South By Southwest 2009 has come and gone in a frenzy, and has predictably left many Austin residents with a sort of post-partum malaise. That and an Advil-resistant hangover. But one question arises in the Lone Star soaked afterglow of SXSW: do we Austinites love it or hate it?
For four full days in the middle of March, droves of celebrities, struggling bands and industry types descend on Austin for the music portion of SXSW and transform it into a hive of buzz-worthy activity. The scene is one of endless, free sponsored parties; music, extraordinary and unbearable, blaring from every street corner; and crowds for everything from your favorite BBQ joint to your highway exit and local bar. As a New York City native, I am accustomed to crowding, but as an Austin resident of three years, I am on the fence about whether I want those kind of sardine can conditions in my new home base. All that said, the festival lends itself to nonstop day- and nightlife, unique opportunities, and more free tacos than you can shake a stick at.
If you're trying to decide whether to join in the mayhem in 2010, here are my highlights from this year. (The downside includes a high dose of industry attitude and the standard shitshow that ensues whenever a small city is overcrowded, so let's focus on the positive):
For the past two years during SXSW, the Felice Brothers band has come to crash at my apartment. The string of events that led them to my couches in particular is supremely random and surprisingly innocent, but I always look forward to hosting them. While here, they play various showcases, mill about Austin, catch up on laundry, hear some music and, inevitably, talk about how all good artists are dead. But I prefer my Felices alive; if you have ever seen them perform live, chances are you too are an evangelist. The point is, whether you want to catch a rare performance or meet a band you love, it's completely possible at SXSW.
In addition to the Penny Lane angle, this year a good friend of mine who works at SPIN was in town, giving me access to some uber hip events and the feeling that if I couldn't do everything, at least I would do a few things top-notch. Ironically, some of the most enjoyable hours of the festival were spent with said friend, slurping margaritas at out-of-dodge restaurants rather than at fabulous magazine parties. But I firmly believe that when your gut says "I will freak out if I have to stand in another crowd right now", it's important to listen.
I did, however, make it to the SPIN party on Friday afternoon, and it was well worth the hype.

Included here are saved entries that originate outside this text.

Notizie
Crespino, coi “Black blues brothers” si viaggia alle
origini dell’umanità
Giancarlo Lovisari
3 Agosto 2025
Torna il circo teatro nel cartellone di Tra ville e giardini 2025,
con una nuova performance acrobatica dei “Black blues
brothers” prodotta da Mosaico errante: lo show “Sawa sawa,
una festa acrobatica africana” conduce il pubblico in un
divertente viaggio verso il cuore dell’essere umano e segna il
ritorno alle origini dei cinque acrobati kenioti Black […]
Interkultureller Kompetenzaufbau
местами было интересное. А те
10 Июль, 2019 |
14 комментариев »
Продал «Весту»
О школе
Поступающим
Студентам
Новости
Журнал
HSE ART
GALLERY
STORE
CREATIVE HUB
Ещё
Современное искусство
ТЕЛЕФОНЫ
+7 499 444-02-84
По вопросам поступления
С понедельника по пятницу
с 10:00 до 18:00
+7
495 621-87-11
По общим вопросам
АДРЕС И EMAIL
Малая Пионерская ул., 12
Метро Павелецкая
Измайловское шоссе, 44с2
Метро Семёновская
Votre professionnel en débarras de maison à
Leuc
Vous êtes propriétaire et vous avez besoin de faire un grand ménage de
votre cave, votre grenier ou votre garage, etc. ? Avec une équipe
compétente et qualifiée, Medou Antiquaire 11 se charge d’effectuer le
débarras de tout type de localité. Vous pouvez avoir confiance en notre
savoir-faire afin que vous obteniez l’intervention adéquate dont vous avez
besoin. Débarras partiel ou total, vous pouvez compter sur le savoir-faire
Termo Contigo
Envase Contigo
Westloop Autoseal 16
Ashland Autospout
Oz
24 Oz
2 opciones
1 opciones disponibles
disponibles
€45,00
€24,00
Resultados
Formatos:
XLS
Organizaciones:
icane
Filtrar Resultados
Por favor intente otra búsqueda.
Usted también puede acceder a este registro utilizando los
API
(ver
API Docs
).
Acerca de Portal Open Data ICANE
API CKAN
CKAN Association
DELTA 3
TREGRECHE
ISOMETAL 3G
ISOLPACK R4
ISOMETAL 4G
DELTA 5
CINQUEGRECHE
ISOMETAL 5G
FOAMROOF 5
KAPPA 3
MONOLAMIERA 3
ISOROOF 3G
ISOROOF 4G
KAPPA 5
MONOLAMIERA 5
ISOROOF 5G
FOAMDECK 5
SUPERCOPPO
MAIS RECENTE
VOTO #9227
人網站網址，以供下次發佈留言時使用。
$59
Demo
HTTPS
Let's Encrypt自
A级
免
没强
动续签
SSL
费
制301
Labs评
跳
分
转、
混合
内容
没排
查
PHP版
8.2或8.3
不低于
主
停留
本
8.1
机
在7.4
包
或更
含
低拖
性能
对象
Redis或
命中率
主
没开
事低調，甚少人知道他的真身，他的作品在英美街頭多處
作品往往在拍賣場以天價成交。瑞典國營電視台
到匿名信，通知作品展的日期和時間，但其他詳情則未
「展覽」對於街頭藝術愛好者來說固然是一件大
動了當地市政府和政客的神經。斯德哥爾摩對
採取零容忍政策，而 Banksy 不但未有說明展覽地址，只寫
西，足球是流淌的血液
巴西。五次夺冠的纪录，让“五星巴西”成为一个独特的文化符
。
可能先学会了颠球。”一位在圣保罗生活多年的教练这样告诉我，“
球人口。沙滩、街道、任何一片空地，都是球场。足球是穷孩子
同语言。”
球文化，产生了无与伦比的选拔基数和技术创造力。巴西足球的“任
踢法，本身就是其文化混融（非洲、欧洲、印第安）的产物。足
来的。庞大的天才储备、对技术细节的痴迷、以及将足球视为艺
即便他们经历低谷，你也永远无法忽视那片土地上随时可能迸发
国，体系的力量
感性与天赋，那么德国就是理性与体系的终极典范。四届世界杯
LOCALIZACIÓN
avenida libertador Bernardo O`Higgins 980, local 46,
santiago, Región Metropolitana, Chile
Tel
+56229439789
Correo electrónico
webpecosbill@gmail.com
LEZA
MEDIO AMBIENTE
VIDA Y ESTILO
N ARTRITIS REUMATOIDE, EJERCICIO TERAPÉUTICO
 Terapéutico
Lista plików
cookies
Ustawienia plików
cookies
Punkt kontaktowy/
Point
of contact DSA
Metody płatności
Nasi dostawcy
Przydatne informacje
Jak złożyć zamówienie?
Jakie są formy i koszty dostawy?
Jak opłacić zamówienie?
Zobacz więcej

Among several bands and DJs, I saw the Black Lips, an act known for their high voltage performances and spouting thick gobs of saliva into the air. Rock and roll? Yes. Disgusting? Absolutely. Four skinny white boys, one in a pilgrim hat and poncho and another with a full mouth golden grill. The spectacle, brain rattling volume and vibrating energy of the show are still with me.
One phenomenal Felice Brothers' show, two Emergen-C's, three free cocktails and one taco later, I headed to a pizza parlor in North Austin to see the New York indie folk-rock band Motel Motel. It's great fun to see group in the zygote stage of their musical career giving it all they got. Motel Motel was starry eyed and exhausted from their whirlwind week and definitely worth the trek. I enjoyed the show so much I bought a CD, a simple pleasure as it's an awesome souvenir and infinitely more gratifying to sponsor the beer in the band's hand than to pad record label pockets.
Next stop was through Perez Hilton's "One Night in Austin" party, and a bit to my chagrin, I had a great time. I find Perez to be a somewhat odious character, but if throwing a soirée catering to all pop loving chicks and gay men in Austin is the mission, he nailed it. Plus, the drinks were free.
I arrived home at 3am Sunday morning and uneasiness of the end began to set in.
That morning at brunch with two girlfriends, we reminisced on the blur that was weekend and how to deal with our mild to mid level cases of the coulda-woulda-shouldas. We concluded there are millions of ways to do the festival, but my advice for SXSW survival is this: you can't do everything. Pick your battles and be proactive about your industry connections for access to the best music. Err on the side of day parties over night, as they are usually less of a cluster. Take a break when you need one. Capitalize on the opportunities that can only be had in these few days. If you hang in there, the hassle of the crowd and lines for the bathrooms will surely lead to at least few legendary moments.